Ceropegia has many interesting varieties. Ceropegia woodii, also known as, “rosary vine” and “string of hearts” is very popular house plant. Find helpful facts and information on growing and caring for Ceropegia varieties.
Rosary plants are one of a hundred species cultivated as house plants. It is a plant belonging to the same family as hoya, of the milkweed family, Asclepiadaceae. "String of pearls" is often used to describe the trailing threadlike stems of the Ceropegia variety.
Ceopegia woodii is a small vine with leaves in pairs on short petioles rising from a tuberous base. Its leaves are heart-shaped, thick and succulent, about two-thirds of an inch long.

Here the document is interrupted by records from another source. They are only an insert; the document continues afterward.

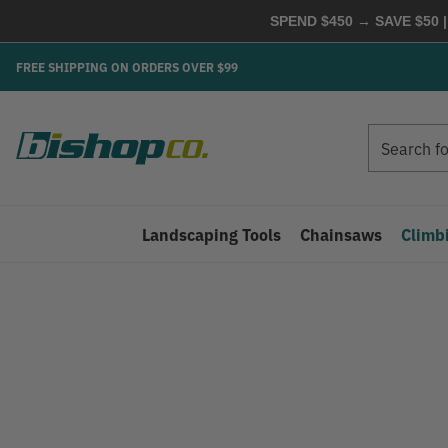
SPEND $450 → SAVE $50 |
FREE SHIPPING ON ORDERS OVER $99
Search
Search
Landscaping Tools
Chainsaws
Climb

The surface of the leaf is dark green, with whitish veins. The little tubers that form form the trailing stems are used to start new plants. Flowers are small, dull pink or purplish in color, and are not showy, but have a very interesting structure. It grows best in pots and thrives in low intensity lighting with atmospheric moisture.
Rosary vine can be displayed attractively with its drooping, trailing growth in samll exotic containers on a shelf or as a hanging basket.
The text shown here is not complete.